Publication: Engineering news
Source: www.engineeringnews.co.za

Speaking in Johannesburg, he said PRASA should start using these first new trains, which will replace its old Metrorail rolling stock, in 2016.

The first 20 trains in the Passenger Rail Agency of South Africa’s (PRASA’s) ten-year, R51-billion deal to procure 600 new trains, should be shipped from Brazil by the end of 2015, said Gibela CEO Marc Granger on Thursday.

Speaking in Johannesburg, he said PRASA should start using these first new trains, which will replace its old Metrorail rolling stock, in 2016.

The majority shareholder in Gibela is Alstom Southern Africa (61%), with 9% of the shares held by New Africa Rail and 30% by Ubumbano Rail.

The remaining 580 trains of the contract will be manufactured at a new industrial park in Dunnottar, on the East Rand, said Granger, with construction on this site to start in February 2015.

At full production, this facility should produce 62 trains a year.

Production of the first South African trains was scheduled to start in 2017. They should have roughly 65% to 70% local content.

The R51-billion price tag was subject to inflation and exchange rate fluctuations, said Granger.

Payment during the first five years of the deal would be in rand, moving to multicurrency payments.

Gibela had already received its first payment from Treasury, Granger added.

He also noted that Gibela had secured a maintenance, spares supply and technical support contract from PRASA for a period of 19 years, in a deal worth roughly R10-billion.

This figure would be influenced by the trains’ operating schedule.

In executing its contracts, Gibela would create 1 500 direct jobs, said Granger, and another 8 000 direct jobs in the supply chain.

Just under R800-million had been earmarked for skills development, R746-million for the development of rail sector enterprises and R273-million for community programmes.

Ten South African engineers were already participating in an 18-month training programme.

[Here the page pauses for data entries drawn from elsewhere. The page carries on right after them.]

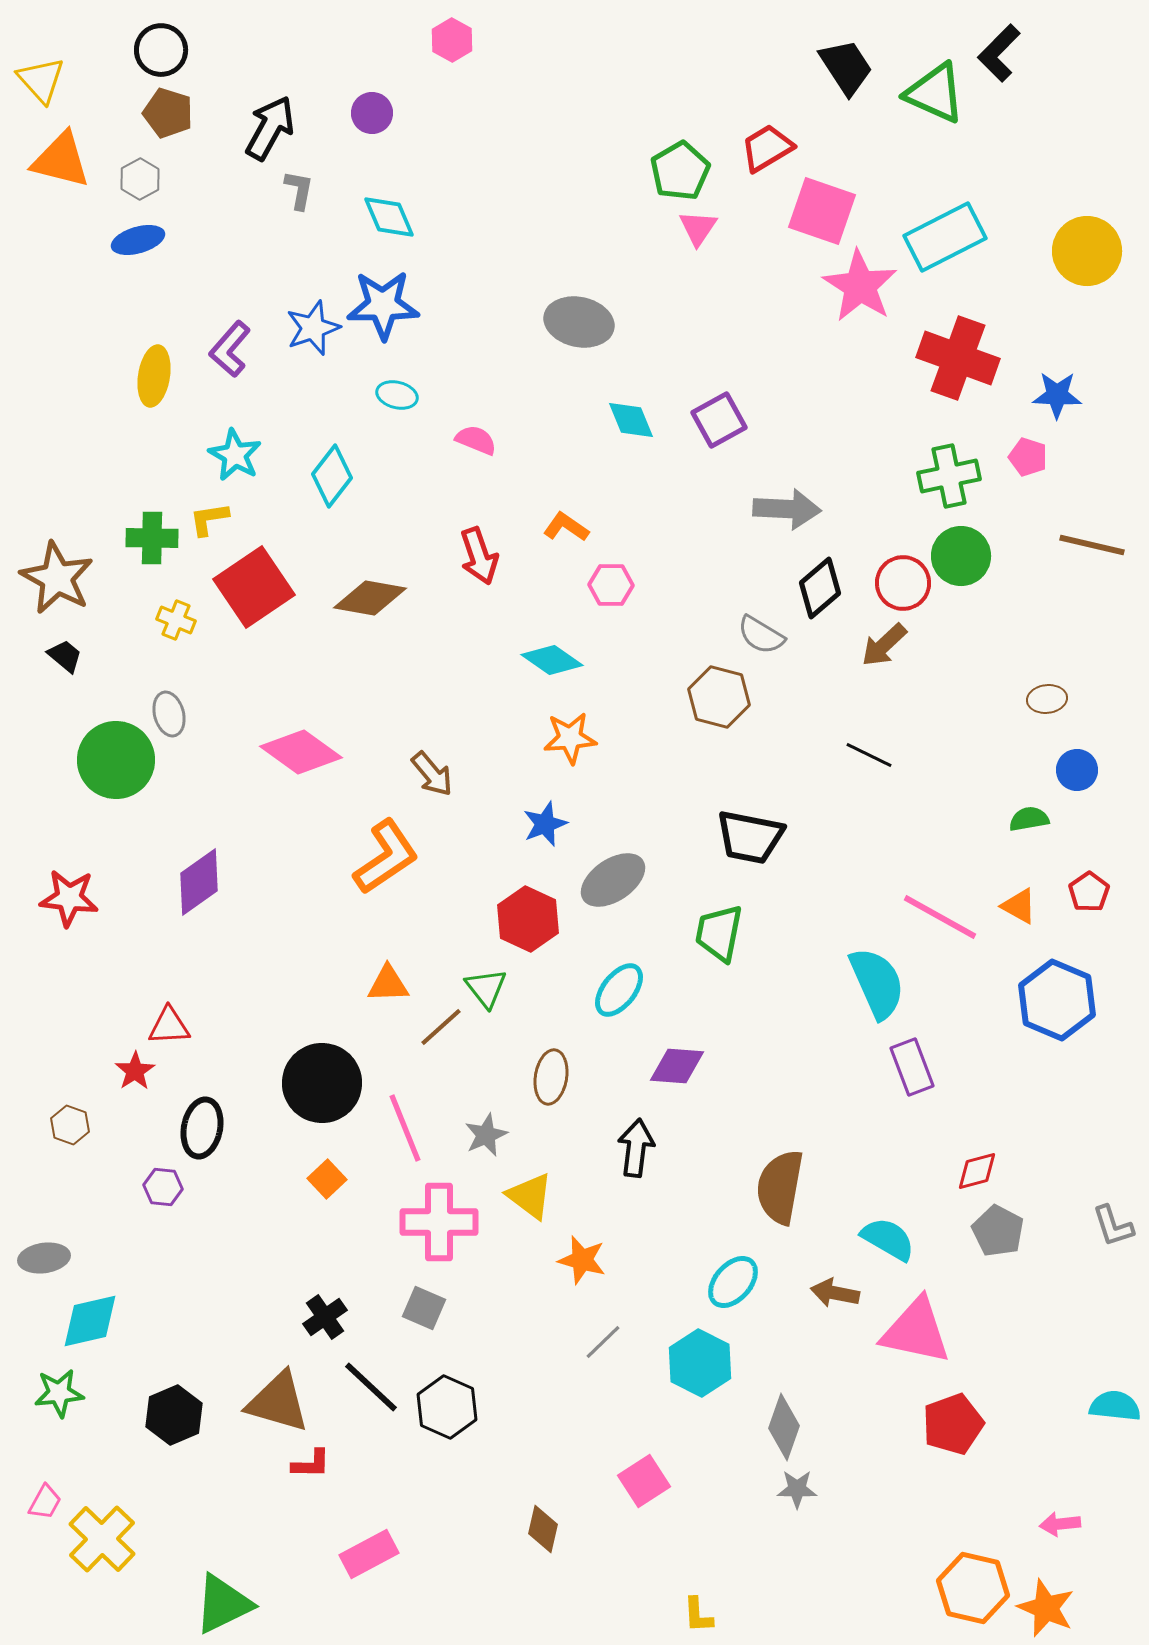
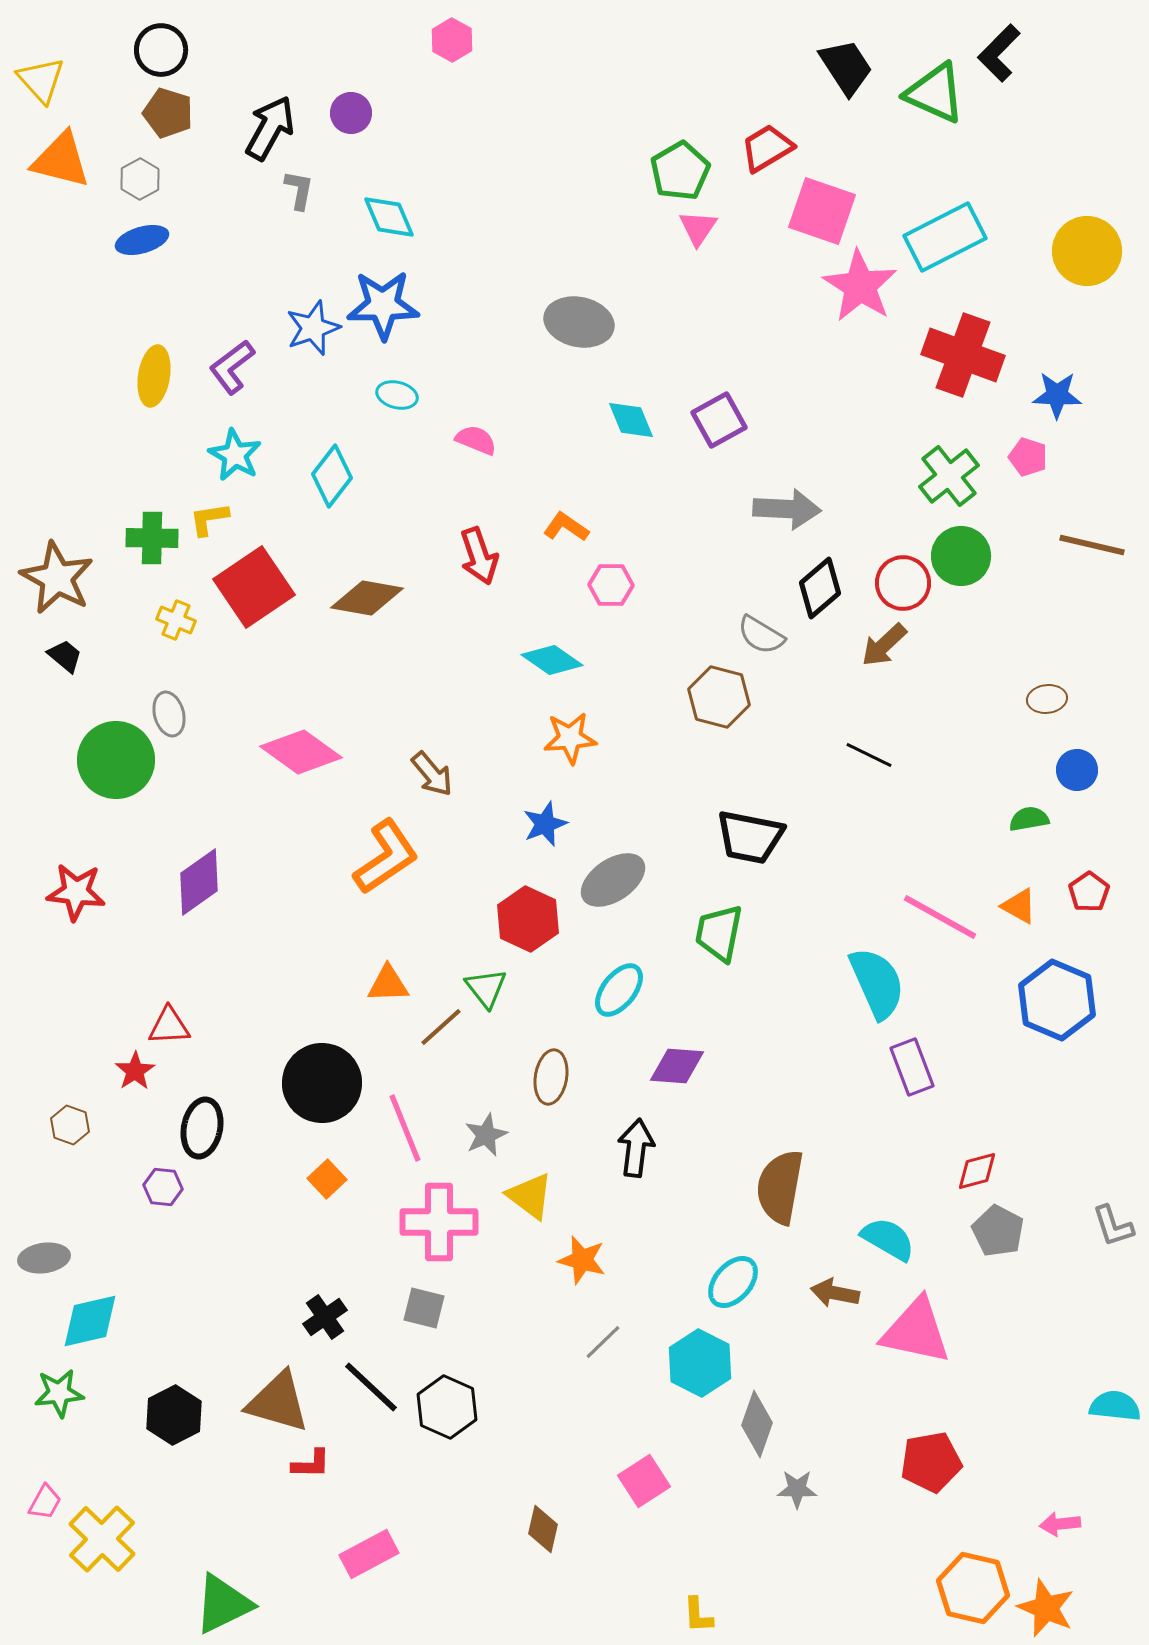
purple circle at (372, 113): moved 21 px left
blue ellipse at (138, 240): moved 4 px right
purple L-shape at (230, 349): moved 2 px right, 18 px down; rotated 12 degrees clockwise
red cross at (958, 358): moved 5 px right, 3 px up
green cross at (949, 476): rotated 26 degrees counterclockwise
brown diamond at (370, 598): moved 3 px left
red star at (69, 898): moved 7 px right, 6 px up
gray square at (424, 1308): rotated 9 degrees counterclockwise
black hexagon at (174, 1415): rotated 4 degrees counterclockwise
red pentagon at (953, 1424): moved 22 px left, 38 px down; rotated 10 degrees clockwise
gray diamond at (784, 1427): moved 27 px left, 3 px up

The train Gibela would supply to PRASA was the X’Trapolis MEtric GAuge (Mega) unit.

Each train would have six cars, and would be around 120 m to 130 m long. One train would be able to carry 1 200 passengers, with WiFi and CCTV infrastructure inside.

Each Mega unit would have a stainless steel structure, and 90% of its components would be recyclable. The maximum speed would be 120 km/h.

“We are busy identifying existing suppliers in the country. We also have to organise the establishment of some new businesses,” said Granger.

These suppliers would also be housed at the Dunnottar site.

The 70 ha industrial park will include a 36 ha train assembly site, a 10 ha bogie, traction and motor site, and a 25 ha supplier park.

The site might revert to PRASA at the end of the ten-year train assembly contract.

Granger said the global General Electric (GE) deal, currently being trashed out, whereby GE would acquire Alstom’s energy-related businesses, would not influence the Gibela–PRASA transaction.

The deal affected the power-related businesses only, with all transport activities remaining with the French Alstom group.

“It does not create any constraints on Alstom Transport.”